Admitting Failure and Setting New Targets

By Nicotinist On January 7, 2011 Under Smoking Cessation Diary

My only goal for last year was to stop smoking. Unfortunately, I failed to meet that goal. Even though I am no longer smoking on a regular basis, I feel that I have not achieved anything. I am still a slave of Nicotine. However, admitting that gives me at least some kind of hope for a smoke free future. Luckily for me, I have still got time to reach that goal.

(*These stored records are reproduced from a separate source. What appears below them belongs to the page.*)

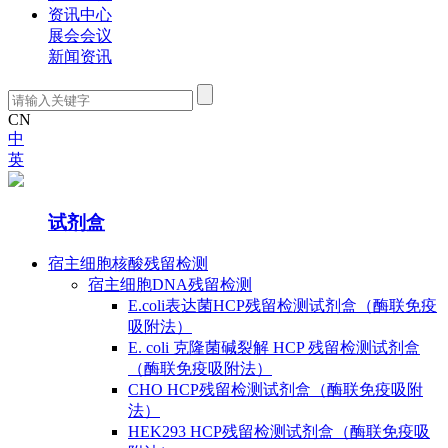
资讯中心
展会会议
新闻资讯
CN
中
英
产品中心
试剂盒
宿主细胞核酸残留检测
宿主细胞DNA残留检测
E.coli表达菌HCP残留检测试剂盒（酶联免疫
吸附法）
E. coli 克隆菌碱裂解 HCP 残留检测试剂盒
（酶联免疫吸附法）
CHO HCP残留检测试剂盒（酶联免疫吸附
法）
HEK293 HCP残留检测试剂盒（酶联免疫吸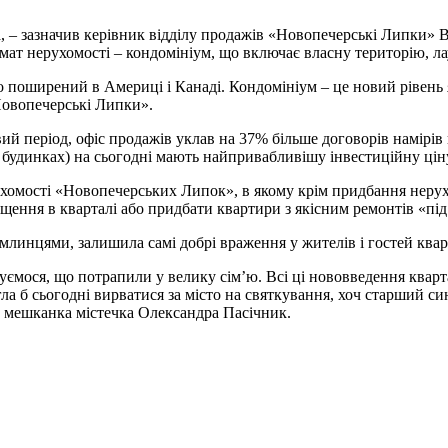
 – зазначив керівник відділу продажів «Новопечерські Липки» В
ат нерухомості – кондомініум, що включає власну територію, ла
поширений в Америці і Канаді. Кондомініум – це новий рівень як
Новопечерські Липки».
ий період, офіс продажів уклав на 37% більше договорів намірів 
 будинках) на сьогодні мають найпривабливішу інвестиційну ціну в
хомості «Новопечерських Липок», в якому крім придбання нерухом
ення в кварталі або придбати квартири з якісним ремонтів «під
 млинцями, залишила самі добрі враження у жителів і гостей квар
нуємося, що потрапили у велику сім’ю. Всі ці нововведення квар
а б сьогодні вирватися за місто на святкування, хоч старший си
ми мешканка містечка Олександра Пасічник.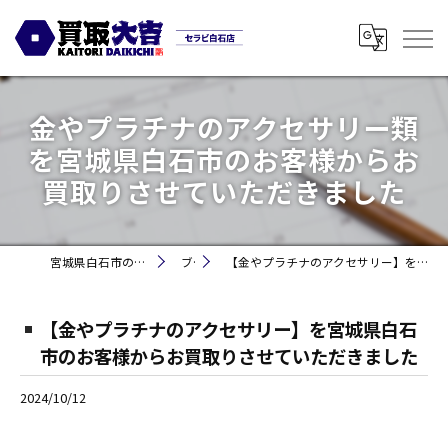
金やプラチナのアクセサリー類
を宮城県白石市のお客様からお
買取りさせていただきました
宮城県白石市の買取なら買取大吉セラビ白石店
ブログ
【金やプラチナのアクセサリー】を宮城県白石市のお客様からお買取りさせていただきました
【金やプラチナのアクセサリー】を宮城県白石
市のお客様からお買取りさせていただきました
2024/10/12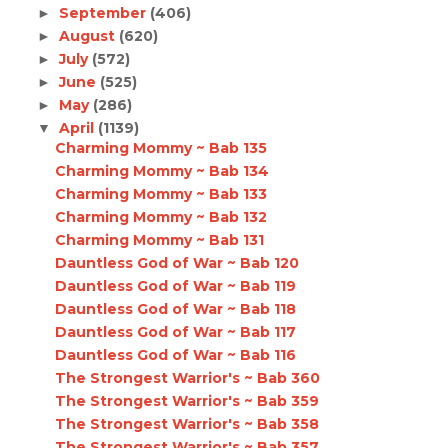
September
(406)
►
August
(620)
►
July
(572)
►
June
(525)
►
May
(286)
►
April
(1139)
▼
Charming Mommy ~ Bab 135
Charming Mommy ~ Bab 134
Charming Mommy ~ Bab 133
Charming Mommy ~ Bab 132
Charming Mommy ~ Bab 131
Dauntless God of War ~ Bab 120
Dauntless God of War ~ Bab 119
Dauntless God of War ~ Bab 118
Dauntless God of War ~ Bab 117
Dauntless God of War ~ Bab 116
The Strongest Warrior's ~ Bab 360
The Strongest Warrior's ~ Bab 359
The Strongest Warrior's ~ Bab 358
The Strongest Warrior's ~ Bab 357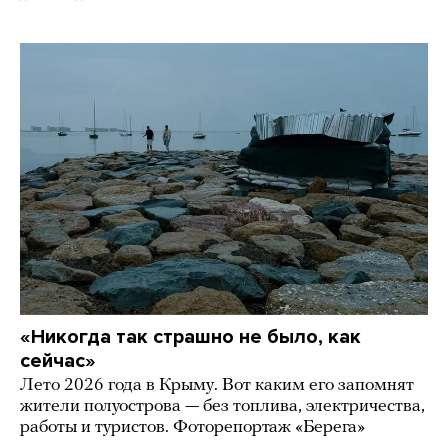
«Никогда так страшно не было, как
сейчас»
Лето 2026 года в Крыму. Вот каким его запомнят
жители полуострова — без топлива, электричества,
работы и туристов. Фоторепортаж «Берега»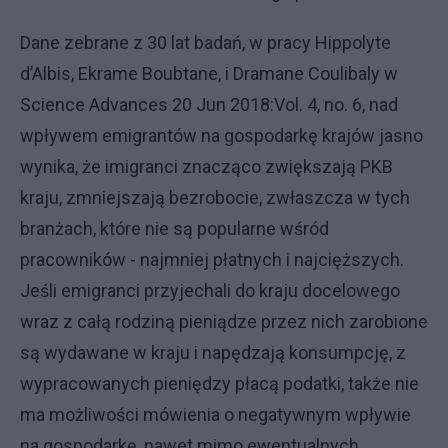
Dane zebrane z 30 lat badań, w pracy Hippolyte
d’Albis, Ekrame Boubtane, i Dramane Coulibaly w
Science Advances 20 Jun 2018:Vol. 4, no. 6, nad
wpływem emigrantów na gospodarkę krajów jasno
wynika, że imigranci znacząco zwiększają PKB
kraju, zmniejszają bezrobocie, zwłaszcza w tych
branżach, które nie są popularne wśród
pracowników - najmniej płatnych i najcięższych.
Jeśli emigranci przyjechali do kraju docelowego
wraz z całą rodziną pieniądze przez nich zarobione
są wydawane w kraju i napędzają konsumpcję, z
wypracowanych pieniędzy płacą podatki, także nie
ma możliwości mówienia o negatywnym wpływie
na gospodarkę, nawet mimo ewentualnych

It is time to quit feeling sorry for myself and reveal my goals for the year 2011:

First, I want to Learn more about addictions. I have come to the conclusion that I need to learn more about different addictions. Understanding the mechanisms behind them could help me to understand my Nicotine addiction, and possibly even help me to beat it. At least I am hoping that studying addictions and their treatment would give me more expertise to deal with my own cravings.

Second, I want to stop smoking completely. This is one of my most important goal for the year 2011. I really want to figure out a way to convince me that casual smoking is not worth it. It is a bit surreal that I want to smoke at certain situations, because I will always feel like shit at the next day (and many more days after that). It just does not make any sense to me, and yet I am still wondering, if I should go out today. Any ideas?

Third, I want to have fun. I believe that it is essential to understand that stopping smoking can be fun and enjoyable. Understanding this will make it easier to stop smoking, because every passing moment does not feel like torture. This might sound like nonsense to you, but I can assure that it does work. When you understand that you are not losing anything important, it will be so much easier to start your new life as a nonsmoker.

I wish you all a happy new year, and I hope that this will be the year when we all will quit smoking together.